To suss out the mosquitoes’ temperature-sensing strategy, a team led by Laursen and fellow Brandeis biologists Chloe Greppi and Paul Garrity turned to an unlikely source of inspiration: fruit flies. Though separated from mosquitoes by some drastic dietary differences and about 200 million years of evolution, fruit flies still share a lot of molecular machinery with their distant, bloodsucking cousins, Garrity says. One important difference? A lot of the temperature sensitivity in fruit flies has been worked out.
That finding was initially puzzling, Garrity says. The most traditional (and simplest) way to conceptualize heat-seeking behavior is through a set of cells or receptors that respond to increased temperature. “But there are two ways to be attracted to a warm object,” he says. “You can either seek out where the temperature is warmer, or be repelled by where the temperature starts to drop.”

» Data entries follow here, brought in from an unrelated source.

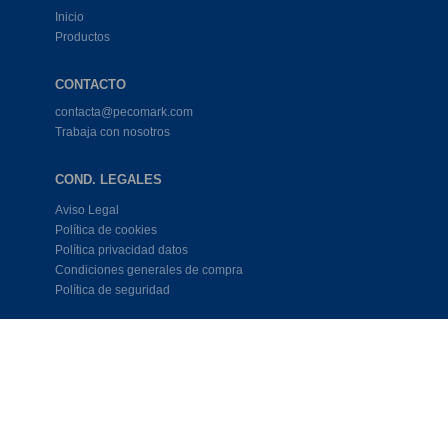
Inicio
Productos
CONTACTO
contacta@pecomark.com
Trabaja con nosotros
COND. LEGALES
Aviso Legal
Política de cookies
Política privacidad datos
Condiciones generales de compra
Política de seguridad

So the researchers turned their attention instead to IR21a, a receptor that helps fruit flies sense, and ultimately migrate toward, cooler temperatures to keep from overheating. Genetically engineered to lack IR21a, Anopheles gambiae mosquitoes were no longer attracted to miniature heaters warmed to 98.6 degrees, a target that unaltered mosquitoes go bonkers for.
Mosquitoes without IR21a also showed less interest in warmed-up blood, offered to them in a heated disc attached to the top of their mesh cage—a setup that also provided the insects’ main source of food. (A cheaper but more bothersome option is for lab members to simply take turns sticking their forearms into the enclosure.)
To keep the mutant mosquitoes fed outside of these experiments, Laursen and his lab mates will bring the bugs extra blood, or blow into their cage to spike the air with carbon dioxide. They also frequently break out the pantyhose, though some members of the lab have proved more potent mosquito magnets than others. (They keep score on a whiteboard; Laursen is currently tied for second place.)
The team’s experiments suggest that, at the molecular level, IR21a functions pretty much the same in fruit flies and mosquitoes. But while it helps fruit flies avoid the heat, it makes mosquitoes navigate toward it. Mosquitoes, it seems, repurposed an evolutionarily ancient gene into a new cellular circuit—and flipped its function on its head. “Instead of just worrying about thermoregulation, mosquitoes are now using these temperature sensors to hunt humans,” says Laura Duvall, a mosquito behavior expert at Columbia University who wasn’t involved in the study.
Disabling IR21a, however, isn’t enough to completely flummox a hungry bloodsucker. When the researchers placed their bare hands on top of the mutant mosquitoes’ cages, the insects still flocked upward for a taste.
“Mosquitoes are exquisitely good at finding us,” Duvall says. With so many different sensory cues tickling the fancy of these bugs, “targeting a single pathway is never going to be enough … to disrupt that ability.”
But in fleshing out the list of lures that draw mosquitoes to humans, researchers may be on their way to developing more powerful repellents, including some that could discombobulate the bugs’ navigation skills.
Alternatively, a whole slew of these triggers could be combined into an ultra-appealing trap that seduces the insects away from skin. “This is a really attractive approach,” Duvall says. “It could have a huge impact. If you could reduce the number of interactions between mosquitoes and humans ... you could prevent all the diseases that those animals spread.”